Hacker News new | past | comments | ask | show | jobs | submit login
RedisGraph: A High Performance In-Memory Graph Database as a Redis Module (redisgraph.io)
237 points by wll on Mar 17, 2018 | hide | past | favorite | 41 comments

A week ago while in Tel Aviv I talked with my colleague which is the lead developer of RedisGraph. He will be in San Francisco at Redis Conf with us and will release exiting news about RedisGraph, currently the development is very active.

Graph on Redis is cool and I get that hexastore is the way to go. Its very different from the Neo4J like graphs where the nodes and edges have properties. Hexastore is more based on the W3C RDF model. What confuses me is then why not have SPARQL as the query language?

Although RedisGraph current version uses the concept of a Hexastore to represent the Graph I'm not sure this is the best way to go both memory (X6) and CPUwise (when traversing the graph).

That said RedisGraph does supports both nodes and edges properties as these are not stored within the Hexastore but on the actual entity object.

The new version of RedisGraph which will be presented at RedisConf2018 will completely replace the Hexastore with a new data structure which is better suitable in terms of both memory and cpu.

That’s great to hear! I see RedisConf is at April’s end. Would it be possible to get early access? RedisGraph is a crucial component of a system I am designing.

Well, RedisGraph is an open source project, you can browse its repository at https://github.com/RedisLabsModules/redis-graph

Although the work which will be presented at Redis Conf has yet to be published.

I was indeed wondering about the upcoming release.

This is great !

I'm curious how does it perform in comparison of neo4j. Especially in memory usage.

Regarding graph databases: does anyone have specific recommendations regarding something suitable to hold 2-digit TB of graph data, and allow many queries regarding how datapoints that come up are connected to some areas of interest, through the big knowledge graph[0]? I'm looking into doing some prediction work based on it, and have not found any suitable data store so far, which would work well with it, due to the size and budged restraints limiting storage to NVMe modules, instead of DRAM. Any help finding a suitable datastore would be greatly appreciated.
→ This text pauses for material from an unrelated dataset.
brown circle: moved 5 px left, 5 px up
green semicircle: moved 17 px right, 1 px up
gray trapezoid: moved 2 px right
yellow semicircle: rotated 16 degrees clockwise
[0]: http://data.gdeltproject.org/documentation/GDELT-Global_Know... https://blog.gdeltproject.org/gdelt-2-0-our-global-world-in-...

Haven't tried in production, but Janus Graph[0] supposed to be able to scale to the sizes you're describing. The another one I looked at is ArangoDB[1] but again, never used in production.

[0] http://janusgraph.org

[1] https://www.arangodb.com

The production stack for this is almost always postgresql/Cassandra+spark. Some people also use stuff like Janus graph, but that is still too new.

Thank you for the suggestion, this seems to be exactly what I needed. It seems that the new-ness of it prevented me from finding it earlier.

Edit: I just read some more, and it seem like this is a graph-native "brother" of cockroachdb. Which was the one I previously cosndidered, until learning of the inadequate down-pushing ability of graph queries, which would increase network needs a lot. Let me know if you want me to try and notify you once there are benchmarks or production tests successfully completed.

Dgraph is very, very immature. I'd monitor their forum for a bit before deciding whether to use - you quickly get a good feel for the issues and raw edges: https://discuss.dgraph.io/

Hi Jan from ArangoDB here.

2-digit TB of graph data is for sure a serious graph :) Depending on what you actually want to analyze and how the graph is structured, you can either use our Pregel integration for high-level analytics of the data set or use SmartGraphs to shard the data to a cluster and perform in-depth traversals, pattern matching and such stuff. SmartGraphs is an Enterprise feature but free for evaluation and testing. Please note that the suitability of SmartGraphs depends on the structure of the graph itself (e.g. do you have or can identify communities to shard by efficiently)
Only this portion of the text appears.